◆ TRY IT ◆
Which lines run from the line with "導体サイズ：AWG26" through the line with "Neue Regeln fÃ¼r die TauschbÃ¶rse" in the entries below? Print them exactly, both ends included, and nothing more.

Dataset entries

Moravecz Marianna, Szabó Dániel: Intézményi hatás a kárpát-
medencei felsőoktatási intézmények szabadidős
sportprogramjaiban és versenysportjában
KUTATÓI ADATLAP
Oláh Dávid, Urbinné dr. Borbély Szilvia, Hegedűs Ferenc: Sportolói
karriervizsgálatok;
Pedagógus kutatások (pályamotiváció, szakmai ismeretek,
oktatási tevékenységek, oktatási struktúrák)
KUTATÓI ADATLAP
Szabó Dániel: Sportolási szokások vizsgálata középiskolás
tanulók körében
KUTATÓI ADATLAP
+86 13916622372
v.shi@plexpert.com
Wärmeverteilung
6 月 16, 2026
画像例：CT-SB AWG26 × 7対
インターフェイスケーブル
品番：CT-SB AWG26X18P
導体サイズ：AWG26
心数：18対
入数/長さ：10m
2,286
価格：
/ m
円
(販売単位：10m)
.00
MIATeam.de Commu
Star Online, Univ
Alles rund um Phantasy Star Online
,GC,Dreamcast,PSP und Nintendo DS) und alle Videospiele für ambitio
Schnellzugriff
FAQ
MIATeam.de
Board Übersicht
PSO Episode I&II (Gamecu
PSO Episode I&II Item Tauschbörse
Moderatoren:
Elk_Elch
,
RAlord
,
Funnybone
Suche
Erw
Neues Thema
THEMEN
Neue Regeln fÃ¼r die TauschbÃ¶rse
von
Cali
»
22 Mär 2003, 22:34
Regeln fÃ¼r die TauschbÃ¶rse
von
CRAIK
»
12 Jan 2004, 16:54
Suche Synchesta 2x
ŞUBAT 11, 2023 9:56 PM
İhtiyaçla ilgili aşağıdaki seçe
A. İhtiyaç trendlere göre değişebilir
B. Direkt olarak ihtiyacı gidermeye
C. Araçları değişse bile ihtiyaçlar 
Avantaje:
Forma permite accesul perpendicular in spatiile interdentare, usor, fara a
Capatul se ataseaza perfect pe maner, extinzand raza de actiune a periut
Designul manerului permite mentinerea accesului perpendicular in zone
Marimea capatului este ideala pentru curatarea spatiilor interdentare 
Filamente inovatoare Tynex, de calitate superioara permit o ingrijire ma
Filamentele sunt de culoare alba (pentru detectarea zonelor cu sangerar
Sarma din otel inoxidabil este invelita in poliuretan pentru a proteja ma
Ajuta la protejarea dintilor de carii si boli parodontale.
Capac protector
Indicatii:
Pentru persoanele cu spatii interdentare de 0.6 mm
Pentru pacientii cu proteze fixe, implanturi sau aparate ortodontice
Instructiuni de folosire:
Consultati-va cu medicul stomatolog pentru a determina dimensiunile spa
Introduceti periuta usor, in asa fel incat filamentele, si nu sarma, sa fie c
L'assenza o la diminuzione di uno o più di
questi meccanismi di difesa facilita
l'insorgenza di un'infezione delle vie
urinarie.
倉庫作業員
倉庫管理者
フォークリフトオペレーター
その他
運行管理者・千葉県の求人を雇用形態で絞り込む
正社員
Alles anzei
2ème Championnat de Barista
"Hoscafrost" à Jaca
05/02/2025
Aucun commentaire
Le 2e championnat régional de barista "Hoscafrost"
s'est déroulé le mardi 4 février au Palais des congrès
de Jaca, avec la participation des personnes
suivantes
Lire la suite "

◆ ANSWER BELOW ◆
導体サイズ：AWG26
心数：18対
入数/長さ：10m
2,286
価格：
/ m
円
(販売単位：10m)
.00
MIATeam.de Commu
Star Online, Univ
Alles rund um Phantasy Star Online
,GC,Dreamcast,PSP und Nintendo DS) und alle Videospiele für ambitio
Schnellzugriff
FAQ
MIATeam.de
Board Übersicht
PSO Episode I&II (Gamecu
PSO Episode I&II Item Tauschbörse
Moderatoren:
Elk_Elch
,
RAlord
,
Funnybone
Suche
Erw
Neues Thema
THEMEN
Neue Regeln fÃ¼r die TauschbÃ¶rse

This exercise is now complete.